Depends on how good looking she is.


----------



## ModernStyle (May 7, 2007)

Not knowing what you are doing can go both ways, many owners of companies also have no idea about what to do to maximize output and maintain quality.
I worked for a company once that was this way and they had alot of work, but they worked stupid. Guys were more worried about making sure everyone painted from left to right then they were about the way the wall looked when they were finished. Highest paid guy on the crew holding a light all day so another guy can patch walls.
The owner refused to ever tint primer, so we were throwing on extra coats of paint trying to make deep colors cover when tinted primer would have done the trick. Putting finish coat on walls then coming back to spray the door jambs which made us have to paint the walls again.
The owner was a hard ass and wanted everyone to quake with fear when he walked in, you werent allowed to suggest something to him, he always knew best. On one job we were spraying epoxy on a gym ceiling, we were also going to be spraying and back rolling some walls with latex. One sprayer is full of Epoxy thinner, we cant spray the epoxy untill the other trades are gone for the day. The other sprayer is full of water. The owner who has been crying to us everyday about the cost of the epoxy thinner wants us to use the pump with the thinner in it to spray the walls.
Now both of these sprayers are Graco 1095's, so I ask why we wouldnt use the sprayer with water in it on the walls so we wouldnt have to clean out so much and we could save thinner.

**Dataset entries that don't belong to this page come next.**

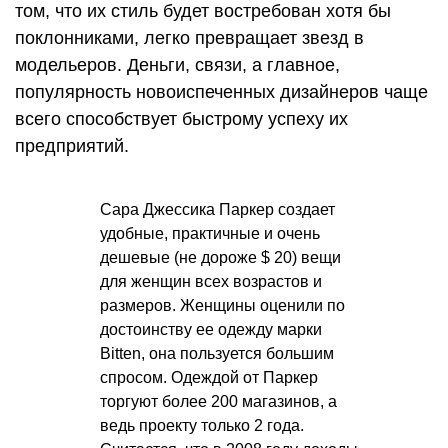
том, что их стиль будет востребован хотя бы
поклонниками, легко превращает звезд в
модельеров. Деньги, связи, а главное,
популярность новоиспеченных дизайнеров чаще
всего способствует быстрому успеху их
предприятий.
Сара Джессика Паркер создает
удобные, практичные и очень
дешевые (не дороже $ 20) вещи
для женщин всех возрастов и
размеров. Женщины оценили по
достоинству ее одежду марки
Bitten, она пользуется большим
спросом. Одеждой от Паркер
торгуют более 200 магазинов, а
ведь проекту только 2 года.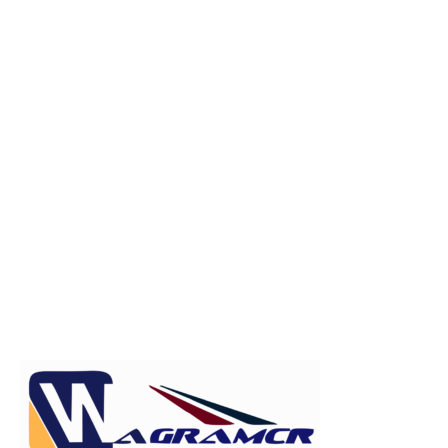
Publicitate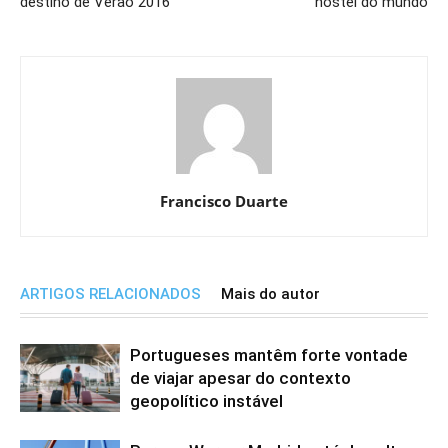
destino de Verão 2016
hostel do mundo
Francisco Duarte
ARTIGOS RELACIONADOS
Mais do autor
Portugueses mantêm forte vontade
de viajar apesar do contexto
geopolítico instável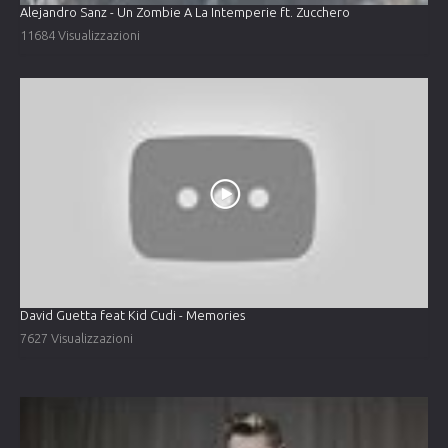
Alejandro Sanz - Un Zombie A La Intemperie ft. Zucchero
11684 Visualizzazioni
David Guetta feat Kid Cudi - Memories
7627 Visualizzazioni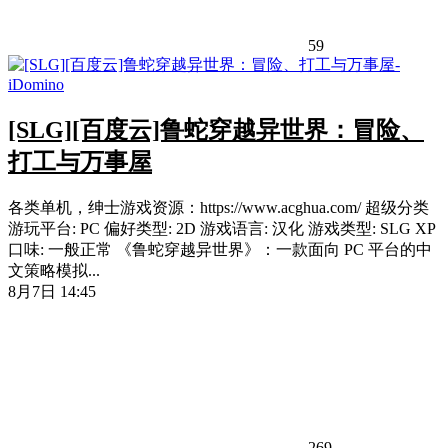
59
[SLG][百度云]鲁蛇穿越异世界：冒险、
打工与万事屋
各类单机，绅士游戏资源：https://www.acghua.com/ 超级分类
游玩平台: PC 偏好类型: 2D 游戏语言: 汉化 游戏类型: SLG XP
口味: 一般正常 《鲁蛇穿越异世界》：一款面向 PC 平台的中
文策略模拟...
8月7日 14:45
269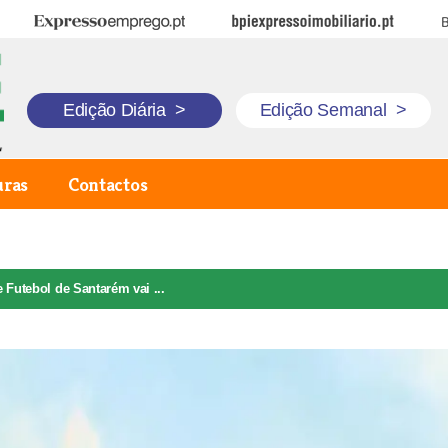
Expresso Emprego
BPI Expresso Imobiliário
B
Edição Diária
>
Edição Semanal
>
uras
Contactos
Futebol de Santarém vai ...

The owner flips his lid and tells me he knows what he is doing and I am paid to roll not to tell him how to do things. He ends up putting the latex in the pump with the water in it just like I suggested, he was an idiot.
The laziest guy in the company was the owners favorite, not because he did good work or anything, because he kept the cleanest most organized van. The owner would actually have meetings to show us how nice the guy kept the van, not even a speck of paint on the seats. It didnt matter that the guy did very little work and once oversprayed 20 cars in a single night with epoxy because he refused to mask off some window openings, no the van was what mattered.
I dont know how they stay in business but they do, and they make tons of money, but it is like a zoo. I have worked for a few painting contractors in my day but I have never seen anything like what went on in that place.


----------



## Big Shoe (Jun 16, 2008)

KennMacMoragh said:


> Anywhere from $10 to $25 an hour, depending on what they know.

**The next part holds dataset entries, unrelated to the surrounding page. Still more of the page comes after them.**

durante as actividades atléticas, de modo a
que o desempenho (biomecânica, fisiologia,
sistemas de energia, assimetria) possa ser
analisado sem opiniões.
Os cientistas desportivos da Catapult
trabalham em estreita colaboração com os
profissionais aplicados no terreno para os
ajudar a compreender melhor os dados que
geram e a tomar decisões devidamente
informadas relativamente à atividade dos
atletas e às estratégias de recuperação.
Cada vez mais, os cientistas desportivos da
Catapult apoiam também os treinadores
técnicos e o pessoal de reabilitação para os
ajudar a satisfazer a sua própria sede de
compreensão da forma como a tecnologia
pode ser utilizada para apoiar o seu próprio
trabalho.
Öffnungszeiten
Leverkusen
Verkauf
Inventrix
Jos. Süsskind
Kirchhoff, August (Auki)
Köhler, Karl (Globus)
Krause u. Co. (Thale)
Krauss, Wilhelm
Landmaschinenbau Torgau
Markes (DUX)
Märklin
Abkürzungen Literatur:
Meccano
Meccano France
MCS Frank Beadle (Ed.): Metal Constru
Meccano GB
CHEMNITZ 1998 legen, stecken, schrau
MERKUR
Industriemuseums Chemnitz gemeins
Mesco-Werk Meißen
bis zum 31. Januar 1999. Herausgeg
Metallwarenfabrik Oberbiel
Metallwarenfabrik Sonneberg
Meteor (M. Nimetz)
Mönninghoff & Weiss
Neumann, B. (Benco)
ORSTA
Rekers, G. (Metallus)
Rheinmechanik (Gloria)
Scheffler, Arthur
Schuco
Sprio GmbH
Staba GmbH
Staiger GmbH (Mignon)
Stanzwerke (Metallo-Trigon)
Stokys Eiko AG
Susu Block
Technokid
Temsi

There you go. Start at ten,tell them it's all uphill from there. Pay increases as they get better.


----------



## WarriorWithWood (Jun 30, 2007)

10 to start (greenhorn), 15 helper, 20 carpenter, 25 lead here. I once heard somebody on the forums say they judge the area by going to McDonalds and looking at the price of a Big Mac and multiply it by 10 because they spend millions figuring out what each local market can bear.


----------



## FoilEffects (Dec 19, 2007)

When I paid help, dont any longer as I work from home designing and manufacturing mirrors now. But when I was a decorative painting contractor I would pay an experienced painter (top of the line with a minimum of 10 provable years experience) $25 per hour to start. Lets face it, if you pay a crappy wage or have to ask you are trying to figure out how to get it done CHEAP! You have to make a living but so does your helper. Helpers should be just that, someone that is experienced and HELPS, if you pay a crappy wage you will find yourself babysitting the helper, making you HIS/HER helper!!!! Experienced professional help costs money, your not free or cheap (well I guess I dont know that) so neither should your helper be!

The right helper can help you turn out professional work!


----------